GM sells $3.8 billion stake in Delphi

March 31, 2011

GM sells $3.8 billion stake in Delphi

Detroit News Washington Bureau

General Motors Co. said today it has sold its ownership stake in auto supplier, Delphi Automotive LLP – a move that may clear the way for the Troy-based company to go public or eventually sell itself.

GM said it had sold its interest in Delphi for $3.8 billion. GM acquired the stake — called a Class A Membership Interest — in October 2009 in conjunction with the creation of the new Delphi. Delphi also bought a stake held by the government’s pension insurer for nearly $600 million

GM spun off Delphi in 1999 and the auto supplier filed for bankruptcy in 2005. Delphi exited bankruptcy in 2009 as a new firm owned largely by its former creditors.

“These transactions represent an important step in positioning Delphi to continue to increase shareholder value,” said Rodney O’Neal, Delphi president and chief executive officer. “We continue to have significant financial flexibility and remain committed to pursuing opportunities that drive value creation.”

The sale ends a painful period for GM, which had sought to extricate its ties with Delphi for years — only to be forced to reacquire its global steering business in 2009. It sold the business — renamed Nexteeer — to a Chinese government firm last year.

While GM received $3.8 billion, it set aside $12.5 billion in total to deal with Delphi’s winddown during the auto supplier’s bankruptcy stay.

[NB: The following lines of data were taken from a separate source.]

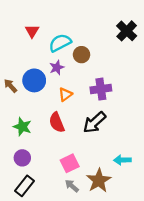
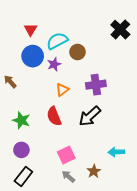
blue circle: (34, 80) -> (33, 56), moved
brown star: (99, 180) -> (94, 171), size x0.6

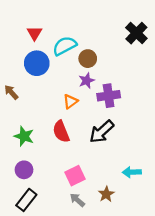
purple star: (54, 64) -> (87, 81), moved

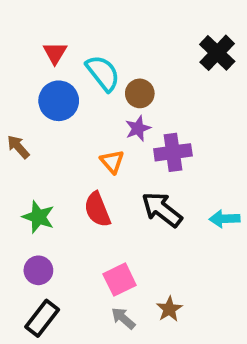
cyan semicircle: (65, 46) -> (103, 73), turned 80
orange triangle: (70, 101) -> (112, 162), turned -35
black arrow: (102, 132) -> (162, 210), turned 80
cyan arrow: (132, 172) -> (225, 219), moved

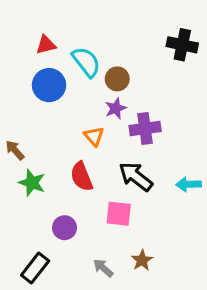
red triangle: (55, 53) -> (46, 45), turned 45
black cross: (217, 53) -> (182, 45), turned -32
brown arrow: (18, 147) -> (15, 150), moved
purple circle: (38, 270) -> (64, 228), moved
pink square: (120, 280) -> (119, 214), moved, turned 32

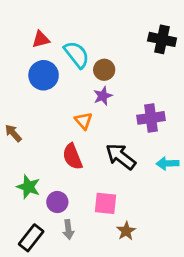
purple cross: (145, 128) -> (151, 118), moved
green star: (32, 183) -> (28, 187), moved
pink square: (119, 214) -> (106, 203), moved
gray arrow: (103, 268) -> (68, 230), moved, turned -138

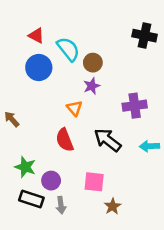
red triangle: (41, 39) -> (36, 36), turned 42
black rectangle: (31, 238) -> (31, 199), moved, turned 70

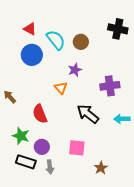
brown circle: (93, 63) -> (81, 42), moved
red semicircle: (65, 140) -> (40, 114), moved
brown star: (113, 206) -> (101, 168), moved

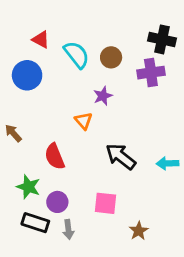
blue circle: (32, 55) -> (27, 75), moved
purple cross: (110, 86) -> (151, 73), moved

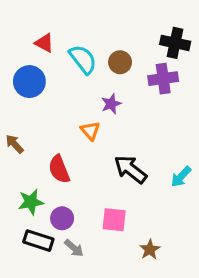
cyan arrow: (167, 163) -> (181, 177), turned -45
green star: (28, 187) -> (31, 202), turned -30
gray arrow: (68, 229) -> (74, 248), turned -42

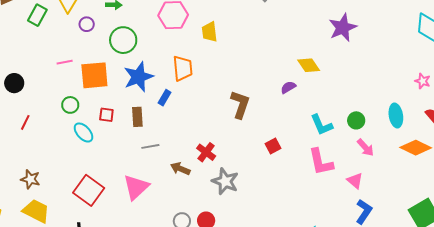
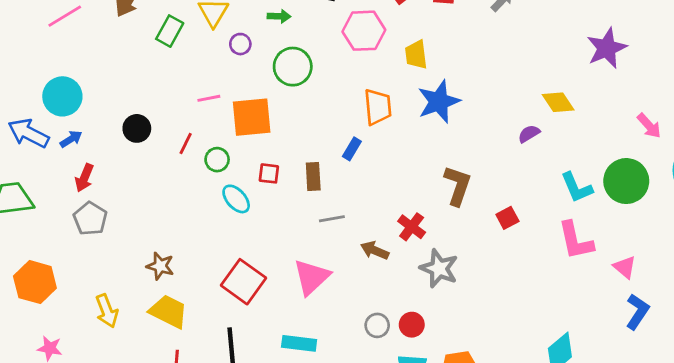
blue star: (139, 77) -> (439, 102), moved
brown L-shape: (240, 104) -> (458, 185), moved
green circle: (356, 120) -> (626, 181), size x1.8
red line: (25, 122) -> (186, 143), moved
pink arrow: (365, 148) -> (649, 126), moved

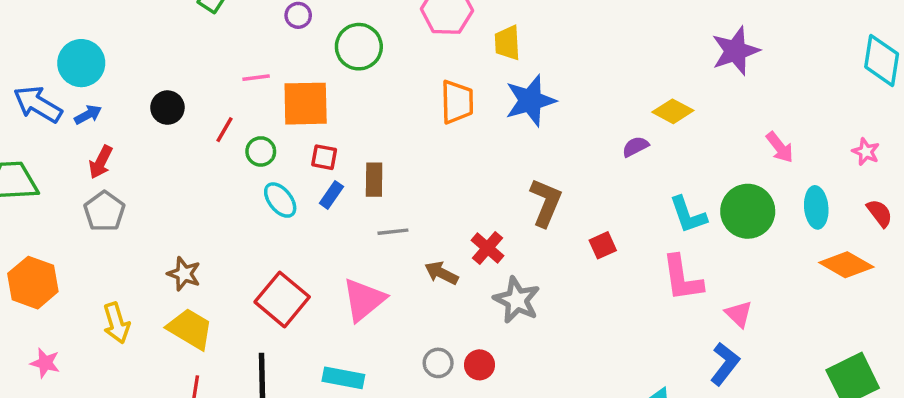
yellow diamond: (558, 102) -> (673, 111), turned -32
blue rectangle: (352, 149) -> (331, 195), moved
red square: (269, 173) -> (324, 157), moved
blue L-shape: (637, 312) -> (725, 364), moved

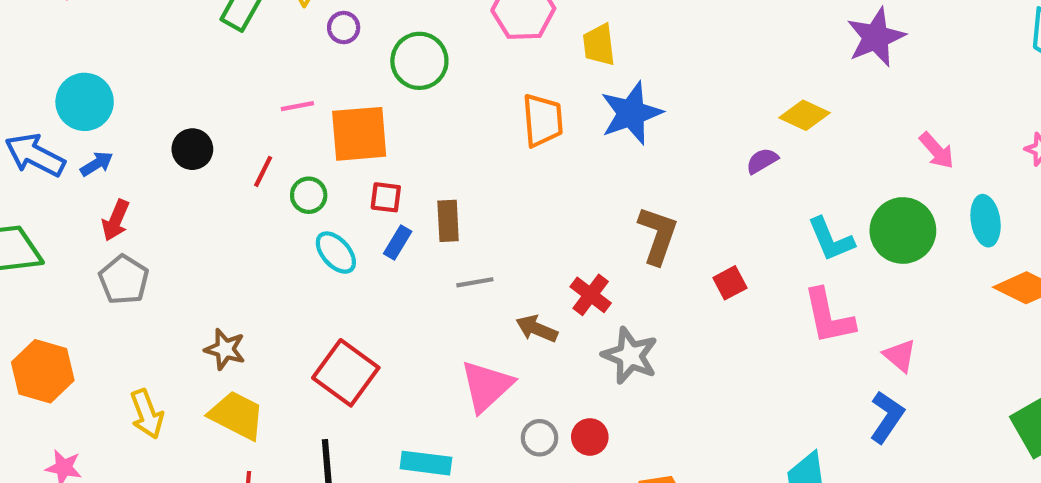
pink triangle: (364, 300) -> (487, 386), moved

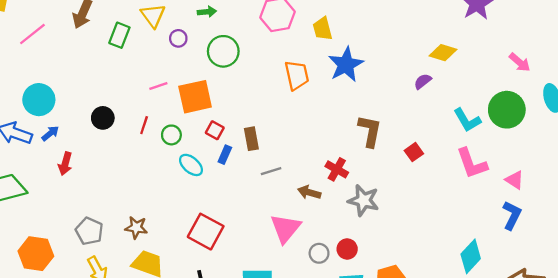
red square: (386, 197) -> (215, 130), turned 30
gray pentagon: (124, 280) -> (89, 231), moved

These transactions, funded with cash on the company’s balance sheet and $2.5 billion of new bank debt as part of a $3 billion credit facility provided by J.P. Morgan Securities LLC.

At the same time, the Pension Benefit Guaranty Corp. — the government’s pension insurer — has sold its stake in Delphi for $594 million.

PBGC originally obtained its interest in Delphi Automotive in partial settlement of its claims stemming from the 2009 termination of pension plans of the bankrupt company.

Since 2009 PBGC has been responsible for paying pension benefits to some 70,000 Delphi workers and retirees.

The Delphi pension plans were underfunded by about $7 billion, and PBGC has taken responsibility for $6.1 billion, making it the second largest financial loss in the agency’s 36-year history.

PBGC doesn’t know how this action will affect benefits. It will inform Delphi retirees of their final benefit amount as soon as the complex calculation process is complete.

Nearly 21,000 Delphi salaried retirees lost $600 million when the company terminated its pension plans.

“We are systematically delivering on our commitment to strengthen and simplify our balance sheet,” said Dan Ammann, who officially becomes GM’s senior vice president and chief financial officer tomorrow.

The transaction doesn’t change GM’s day to day relationship with Delphi, which remains one of its largest suppliers. The sale does end all GM ownership in Delphi, said GM spokesman Jim Cain.

GM will report a book gain of approximately $1.6 billion in the first quarter of 2011 related to the sale.

Earlier this month, GM sold its Ally Financial Series A preferred stock for $1.0 billion in a registered public offering. The Ally transaction will result in a book gain of $0.3 billion to be recorded in the first quarter of 2011.